I'm really not sure what either of those means.


----------



## Robbert Raets (Jun 3, 2003)

Tracy Tople = Clay Potter?


----------



## Eternalknight (Jun 4, 2003)

A GENTLER THINK
A RELENT KNIGHT
A LENGTH TINKER (god now I look like a gnome!)
ENTANGLER KITH
EARTHLING KENT
ANGEL TREK THIN


----------



## alsih2o (Jun 4, 2003)

Robbert Raets said:
			
		

> *Tracy Tople = Clay Potter?  *




 d'oh! please pardon my brainfart


----------



## Ravellion (Jun 4, 2003)

A Vile Lorn
A Nil Lover
Naive Roll
Linear Vol
In Overall
Navel Roil
Ill Verona
Ill or Vane 
No Ill Rave
Novel Liar 
Liar 'n Love
Lone Rival 
In all over
Neil Valor (yuck, American spelling )


Thank goodness I extended my name from 'Rav' to 'Ravellion' a few months ago 

Rav


----------



## rigur (Jun 5, 2003)

This is fun!

HER ORC RAT KID  (I wonder if my mom used this program before she named me)

HACKER DR RIOT

ARCHER KID ROT

ARCHER DIRT OK

ARCHER ROD KIT

RETRO ARCH KID

OK CHART RIDER

I THACO DR KERR


----------



## Hypersmurf (Jun 5, 2003)

*Pre-fry mush*?

I'm not sure if that's better or worse than *Sher Frumpy*...
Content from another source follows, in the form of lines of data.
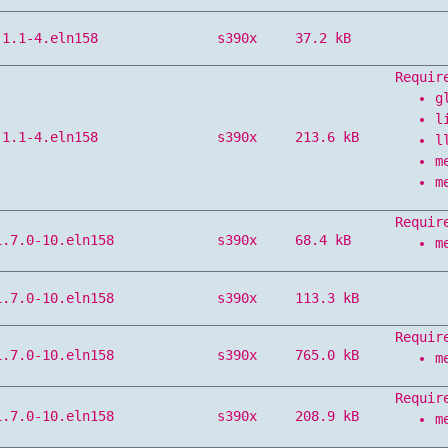
.1.1-4.eln158
s390x
37.2 kB
Requir
g
l
.1.1-4.eln158
s390x
213.6 kB
l
m
m
Requir
1.7.0-10.eln158
s390x
68.4 kB
m
1.7.0-10.eln158
s390x
113.3 kB
Requir
1.7.0-10.eln158
s390x
765.0 kB
m
Requir
1.7.0-10.eln158
s390x
208.9 kB
m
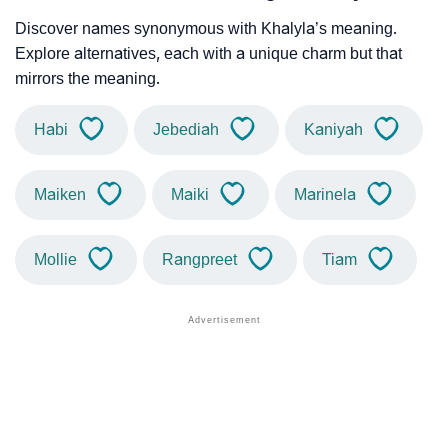
Discover names synonymous with Khalyla’s meaning.
Explore alternatives, each with a unique charm but that
mirrors the meaning.
Habi
Jebediah
Kaniyah
Maiken
Maiki
Marinela
Mollie
Rangpreet
Tiam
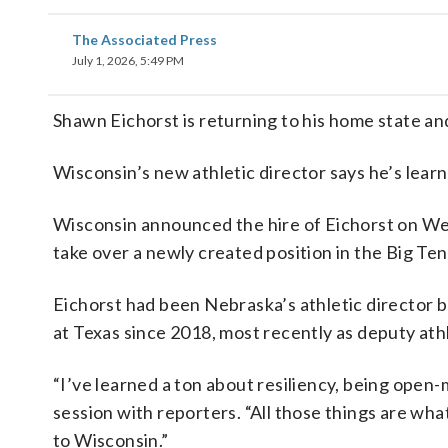
The Associated Press
July 1, 2026, 5:49 PM
Shawn Eichorst is returning to his home state an
Wisconsin’s new athletic director says he’s learned
Wisconsin announced the hire of Eichorst on W
take over a newly created position in the Big Te
Eichorst had been Nebraska’s athletic director 
at Texas since 2018, most recently as deputy athl
“I’ve learned a ton about resiliency, being ope
session with reporters. “All those things are wha
to Wisconsin.”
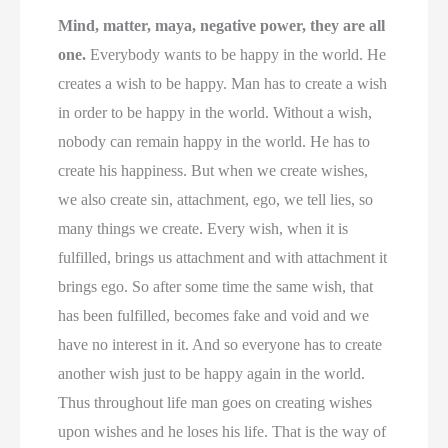
Mind, matter, maya, negative power, they are all
one.
Everybody wants to be happy in the world. He
creates a wish to be happy. Man has to create a wish
in order to be happy in the world. Without a wish,
nobody can remain happy in the world. He has to
create his happiness. But when we create wishes,
we also create sin, attachment, ego, we tell lies, so
many things we create. Every wish, when it is
fulfilled, brings us attachment and with attachment it
brings ego. So after some time the same wish, that
has been fulfilled, becomes fake and void and we
have no interest in it. And so everyone has to create
another wish just to be happy again in the world.
Thus throughout life man goes on creating wishes
upon wishes and he loses his life. That is the way of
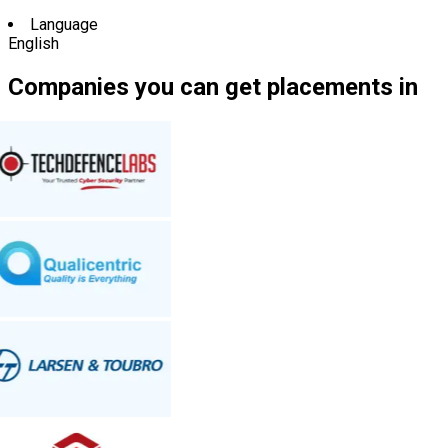
Language
English
Companies you can get placements in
Long before I had access to an Anagramiser, my real name worked out to *The Beaten Wjrm*...

-Hyp.


----------



## Robbert Raets (Jun 5, 2003)

Hypersmurf said:
			
		

> *Long before I had access to an Anagramiser, my real name worked out to The Beaten Wjrm...*




A dragon with a lisp?


----------



## Ashardalon (Jun 5, 2003)

Robbert Raets said:
			
		

> *
> A dragon with a lisp?  *




I guess it's better than being A SALAD HORN... 

Maybe I'll receive a RAD(ioactive) ASH LOAN?

Maybe a famous computer included a NASA HAL ROD?

I can't speel, I write A LASH AN ROD

If my name were a bit different,I'd be an ashen lord, but so im just A ASH-AN LORD


----------



## krunchyfrogg (Jun 5, 2003)

HCF GORKY RUNG
CHUNK FRY GROG

ok...


----------



## jonesy (Jun 5, 2003)

enjoys (I sure do)
n e joys (as in 'any joys')
EN joys (w00t)
sen joy (senator joy?)


----------



## ergeheilalt (Jun 7, 2003)

Interesting Anagrams for Ergeheilalt

EAGLE HITLER
HEALER LEGIT

Not many others ... too many e's 

Erge


----------



## Ashwyn (Jun 8, 2003)

WASH NY

Quite a large job, that.

SHAWNY

Who's he?

NASHYW

Bless you.

WYSHAN

Hmm.


----------



## kuroshidaku (Jun 11, 2003)

US DR. HAIKU, OK?

OUI, HARK DUSK!

SHARK DUO I UK

OK, I RASH KUDU

IRA DO HUSK UK

Or my real name

A CELT STOWS

A SCOT WELTS

TWO CASTLES

TACTLESS, OW!

CAT SEW LOTS


----------



## Deset Gled (Jun 17, 2003)

Sledge Ted.

Hmm, I suddenly feel an urge to create a hammer wielding dwarf named Ted.


----------



## Kaiyosama (Jun 18, 2003)

Asia yam okay.

I am so a yak.

So I am a yak.


----------